British distractions

Being in London, one is able to read an amazing array of media, most of which, it has to be said, is pretty ordinary and lacking in global context. When I used to live here years ago, I viewed many of the British papers as the best in the world, able to critically analyse government and debate issues that much of the Western media would ignore. Last week’s departure of Blair, however, unleashed a sickening amount of praise for a man whose so-called legacy will be the bloodbath in Iraq, and little else. Something to be truly proud of, dear Tony.

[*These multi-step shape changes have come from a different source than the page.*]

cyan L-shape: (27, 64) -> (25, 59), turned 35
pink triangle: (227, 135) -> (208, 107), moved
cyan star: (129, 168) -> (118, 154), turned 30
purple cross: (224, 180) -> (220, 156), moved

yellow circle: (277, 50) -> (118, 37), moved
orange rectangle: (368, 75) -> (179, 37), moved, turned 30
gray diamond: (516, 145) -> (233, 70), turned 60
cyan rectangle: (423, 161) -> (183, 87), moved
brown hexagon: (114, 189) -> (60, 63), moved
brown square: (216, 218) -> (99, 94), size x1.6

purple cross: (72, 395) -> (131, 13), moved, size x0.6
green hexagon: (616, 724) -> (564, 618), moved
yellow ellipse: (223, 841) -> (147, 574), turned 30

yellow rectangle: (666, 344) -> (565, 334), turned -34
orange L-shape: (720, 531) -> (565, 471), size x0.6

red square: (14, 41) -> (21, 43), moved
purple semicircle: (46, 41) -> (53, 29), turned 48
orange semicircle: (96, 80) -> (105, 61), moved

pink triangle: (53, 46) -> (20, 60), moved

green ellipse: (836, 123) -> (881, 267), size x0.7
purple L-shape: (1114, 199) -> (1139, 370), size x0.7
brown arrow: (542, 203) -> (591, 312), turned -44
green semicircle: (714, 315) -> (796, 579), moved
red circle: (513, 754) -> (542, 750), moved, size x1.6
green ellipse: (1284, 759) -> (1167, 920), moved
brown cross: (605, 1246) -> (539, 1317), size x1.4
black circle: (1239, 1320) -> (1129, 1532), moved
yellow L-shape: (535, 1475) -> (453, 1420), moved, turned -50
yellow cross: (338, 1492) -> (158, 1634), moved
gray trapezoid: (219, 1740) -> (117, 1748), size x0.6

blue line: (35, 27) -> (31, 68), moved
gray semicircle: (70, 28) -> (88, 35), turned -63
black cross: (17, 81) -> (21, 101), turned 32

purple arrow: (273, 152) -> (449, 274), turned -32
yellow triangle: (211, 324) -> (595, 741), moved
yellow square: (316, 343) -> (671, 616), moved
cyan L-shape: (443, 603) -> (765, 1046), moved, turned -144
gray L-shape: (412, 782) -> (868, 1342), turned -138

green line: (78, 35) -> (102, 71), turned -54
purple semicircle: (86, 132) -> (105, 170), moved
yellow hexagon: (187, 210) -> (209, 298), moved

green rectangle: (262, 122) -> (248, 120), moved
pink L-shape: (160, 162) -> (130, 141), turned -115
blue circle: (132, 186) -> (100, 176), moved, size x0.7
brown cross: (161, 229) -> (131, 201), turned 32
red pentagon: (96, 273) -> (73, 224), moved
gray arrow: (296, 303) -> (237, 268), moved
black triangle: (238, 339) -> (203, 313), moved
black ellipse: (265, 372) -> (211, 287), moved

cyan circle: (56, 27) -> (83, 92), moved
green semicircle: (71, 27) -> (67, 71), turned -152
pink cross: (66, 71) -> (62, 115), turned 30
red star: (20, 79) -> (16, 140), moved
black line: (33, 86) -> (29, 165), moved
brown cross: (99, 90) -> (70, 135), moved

Like in Australia, where the possibility of the departure of John Howard is causing fear in the hearts of the commentariat, many of whom can’t imagine cosying up to the other mob, many writers here in Britain have benefited drinking Blair’s drool over the last ten years. Remember, most journalists aren’t into the truth, they prefer to keep those in power happy and denigrate the weakest in society. After all, far too many reporters see themselves as being part of the elite and able to create news. Sycophancy is a lucrative business, well rewarded by the Murdoch stable, amongst others.

There are some unintentional gems in the English media environment (like the Telegraph blogs) or releasing information such as this in today’s Observer:

The ubiquity of the drug [in Afghanistan] has now created the world’s worst domestic drug problem, a crisis threatening to engulf any hope of economic revival. The first nationwide survey on drug use, by the Afghan Ministry of Counter-Narcotics and the UN Office on Drugs and Crime, estimated that one million in this nation of 30 million were addicts, including 100,000 women and 60,000 children.

Britain is a fascinating nation, even if it’s unsure of its place in the world (though the Daily Mail wants to imagine the British Empire still in full swing.)